On a selfish level, I don’t want to spend a lot of time going down this rabbit hole, because I have a plugin to finish, and my boss will start to ask what I’m doing with my time. :wink: I’m reluctant to put forward changes to core code anyway without fully having a handle on the whole thing. Can I leave this with you, and ping me if there’s something you want me to check?

I should also mention that this is using an FTDI USB-to-RS232 chip for the serial link. I’ve seen significant comms latencies with these devices which I don’t get with a “real” serial port, although I don’t know if the same also applies to opening and closing the port. I don’t have access to a PC with a real serial port without taking my kit back to the office, so I can’t easily check whether that’s relevant. It’s still worth noting for anyone trying to reproduce it.

Sounds good. I didn’t mean to suggest increasing the sleep as a solution; I just wanted to probe the symptoms. What you observe does suggests that indeed something is not closing correctly, or not waiting for it completely, even when the thread is joined, yet it does eventually close within a second, and that’s useful to know. (And a hack such as waiting 50-100 ms after the join might possibly help if we can’t get to the bottom of the problem.)

I created a ticket for this: SerialManager fails to reopen just-"closed" port · Issue #1254 · micro-manager/micro-manager · GitHub and will try to investigate.

As for the latencies with the FTDI chip: does this document shed any light? https://www.ftdichip.com/Documents/AppNotes/AN232B-04_DataLatencyFlow.pdf (especially section 3.1)

Thanks Mark. Yes, the reasons for extra data latency on USB-to-serial chips are fairly clear. I thought I should mention it though in case there were issues on opening/closing which are specific to USB-to-serial devices, otherwise someone working with a “real” serial port might report they can’t reproduce it.
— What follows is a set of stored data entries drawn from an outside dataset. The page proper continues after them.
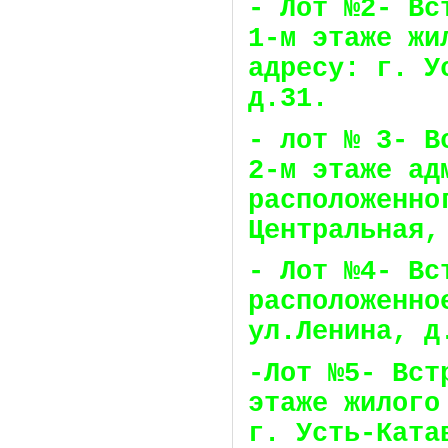
- Лот №2- Вс
1-м этаже жи
адресу: г. У
д.31.
- лот № 3- В
2-м этаже ад
расположенно
Центральная,
- Лот №4- Вс
расположенно
ул.Ленина, д
-Лот №5- Вст
этаже жилого
г. Усть-Ката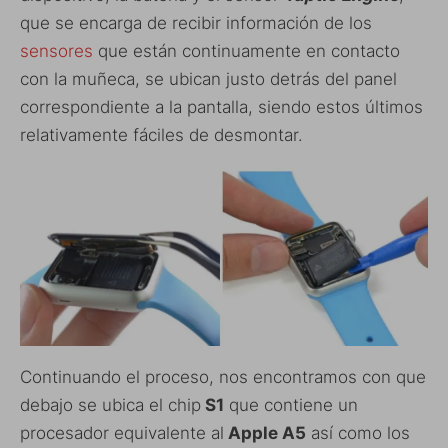
que se encarga de recibir información de los
sensores
que están continuamente en contacto
con la muñeca, se ubican justo detrás del panel
correspondiente a la pantalla, siendo estos últimos
relativamente fáciles de desmontar.
Continuando el proceso, nos encontramos con que
debajo se ubica el chip
S1
que contiene un
procesador equivalente al
Apple A5
así como los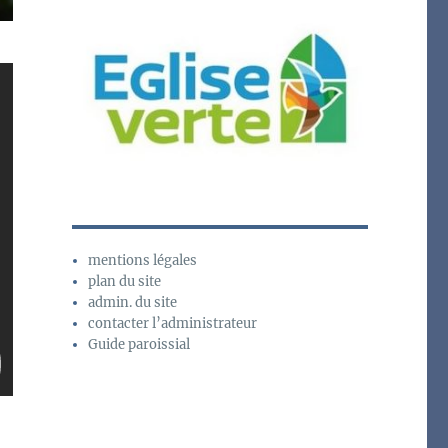
mentions légales
plan du site
admin. du site
contacter l’administrateur
Guide paroissial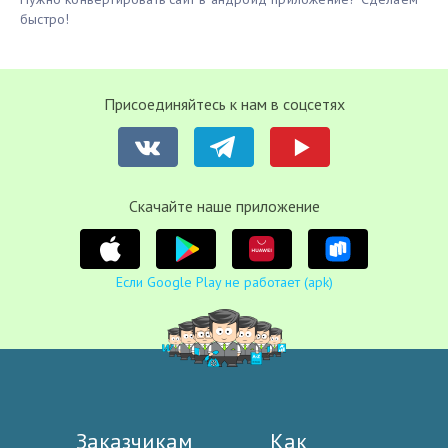
быстро!
Присоединяйтесь к нам в соцсетях
Cкачайте наше приложение
Если Google Play не работает (apk)
Заказчикам
Как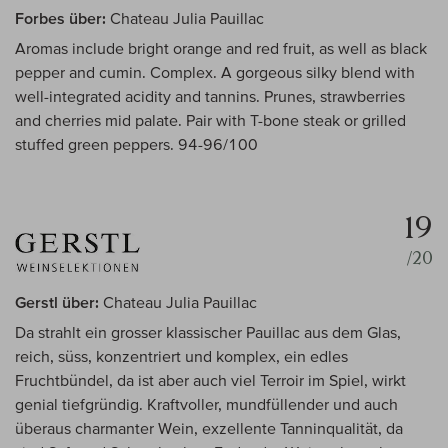
Forbes über:
Chateau Julia Pauillac
Aromas include bright orange and red fruit, as well as black
pepper and cumin. Complex. A gorgeous silky blend with
well-integrated acidity and tannins. Prunes, strawberries
and cherries mid palate. Pair with T-bone steak or grilled
stuffed green peppers. 94-96/100
19
/20
Gerstl über:
Chateau Julia Pauillac
Da strahlt ein grosser klassischer Pauillac aus dem Glas,
reich, süss, konzentriert und komplex, ein edles
Fruchtbündel, da ist aber auch viel Terroir im Spiel, wirkt
genial tiefgründig. Kraftvoller, mundfüllender und auch
überaus charmanter Wein, exzellente Tanninqualität, da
Good luck with this one - issues like this are always a pain to figure out!

This is hopefully fixed now (details at the GitHub issue).

Thanks Mark, and your writeup on your investigation makes fascinating reading. That’s a really nasty one! As much as I dislike sleeping and hoping it’s long enough, I completely agree that there’s no obvious other way out of a driver/kernel bug.

Glad you liked it. Serial ports are probably more sensitive to this kind of issue because they are the first devices to be initialized and the last to be shut down in most real config files.